Producing something like this, even just to recognize numbers, gets really hairy. For example is "123.456" one number or two? How about this "123,456"? Is "35F" a decimal number and an 'F' or is it the hex value 0x35F? You're going to have to build something that will parse in the way you need. You can do this with regular expressions, or you can do it with sscanf, or you can do it some other way, but you're going to have to write something custom.
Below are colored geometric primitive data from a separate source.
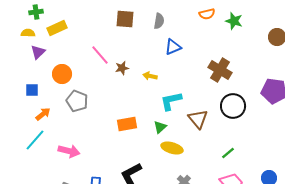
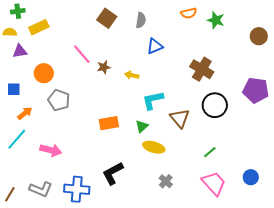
brown square: (125, 19) -> (107, 18), turned 30
purple triangle: (38, 52) -> (20, 51), turned 35

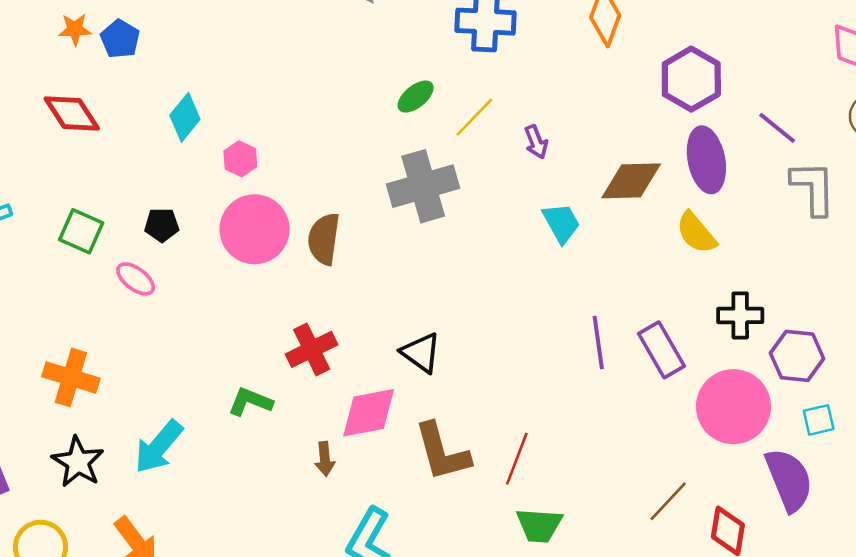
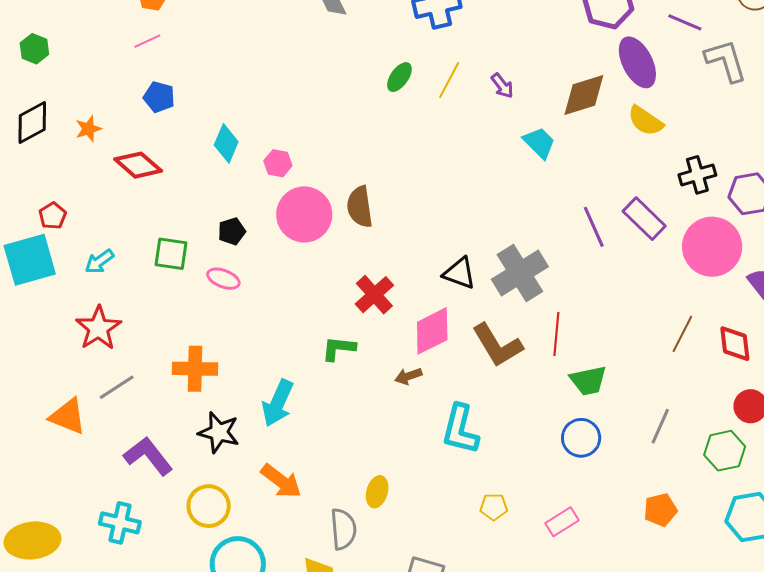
orange star: (75, 29) -> (88, 129), moved
gray cross: (423, 186) -> (520, 273), moved
brown arrow: (325, 459) -> (408, 376), turned 92

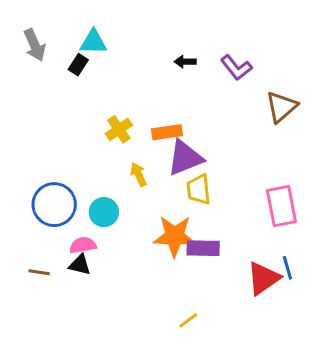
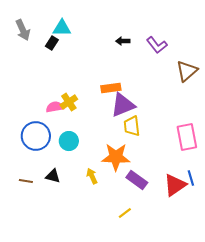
yellow cross: (119, 129) -> (69, 102), moved
yellow arrow: (138, 174) -> (92, 176), moved
pink semicircle: (83, 245) -> (55, 107), moved
purple rectangle: (203, 248) -> (137, 180), moved, turned 35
However, with basic regular expressions, you can do this yourself. It won't be magic, but it's not that much work. Something like this will parse the lines you're interested in and consolidate them (Perl):
my #vals = ();
while (defined(my $line = <>))
{
if ($line =~ /The temperature at P(\d*) is (\d*)F./)
{
push(#vals, "($1,$2)");
}
}
print "The temperature at P%d is %dF. {";
for (my $i = 0; $i < #vals; $i++)
{
print $vals[$i];
if ($i < #vals - 1)
{
print ",";
}
}
print "}\n";
The output from this isL
The temperature at P%d is %dF. {(1,35),(1,40),(3,35),(1,40)}
You could do something similar for each type of line you need to parse. You could even read these regular expressions from a file, instead of custom coding each one.
I don't know of any specific tool to do that. What I did when I had a similar problem to solve was trying to guess regular expressions to match lines.
I then processed the files and displayed only the unmatched lines. If a line is unmatched, it means that the pattern is wrong and should be tweaked or another pattern should be added.
After around an hour of work, I succeeded in finding the ~20 patterns to match 10000+ lines.
In your case, you can first "guess" that one pattern is "The temperature at P[1-3] is [0-9]{2}F.". If you reprocess the file removing any matched line, it leaves "only":
Logger stopped.
Logger started.
Which you can then match with "Logger (.+).".
You can then refine the patterns and find new ones to match your whole log.
#John: I think that the question relates to an algorithm that actually recognises patterns in log files and automatically "guesses" appropriate format strings and data for it. The *scanf family can't do that on its own, it can only be of help once the patterns have been recognised in the first place.
#Derek Park: Well, even a strong AI couldn't be sure it had the right answer.
Perhaps some compression-like mechanism could be used:
Find large, frequent substrings
Find large, frequent substring patterns. (i.e. [pattern:1] [junk] [pattern:2])
Another item to consider might be to group lines by edit-distance. Grouping similar lines should split the problem into one-pattern-per-group chunks.
Actually, if you manage to write this, let the whole world know, I think a lot of us would like this tool!
#Anders
Well, even a strong AI couldn't be sure it had the right answer.
I was thinking that sufficiently strong AI could usually figure out the right answer from the context. e.g. Strong AI could recognize that "35F" in this context is a temperature and not a hex number. There are definitely cases where even strong AI would be unable to answer. Those are the same cases where a human would be unable to answer, though (assuming very strong AI).
Of course, it doesn't really matter, since we don't have strong AI. :)
http://www.logparser.com forwards to an IIS forum which seems fairly active. This is the official site for Gabriele Giuseppini's "Log Parser Toolkit". While I have never actually used this tool, I did pick up a cheap copy of the book from Amazon Marketplace - today a copy is as low as $16. Nothing beats a dead-tree-interface for just flipping through pages.
Glancing at this forum, I had not previously heard about the "New GUI tool for MS Log Parser, Log Parser Lizard" at http://www.lizardl.com/.
The key issue of course is the complexity of your GRAMMAR. To use any kind of log-parser as the term is commonly used, you need to know exactly what you're scanning for, you can write a BNF for it. Many years ago I took a course based on Aho-and-Ullman's "Dragon Book", and the thoroughly understood LALR technology can give you optimal speed, provided of course that you have that CFG.
On the other hand it does seem you're possibly reaching for something AI-like, which is a different order of complexity entirely.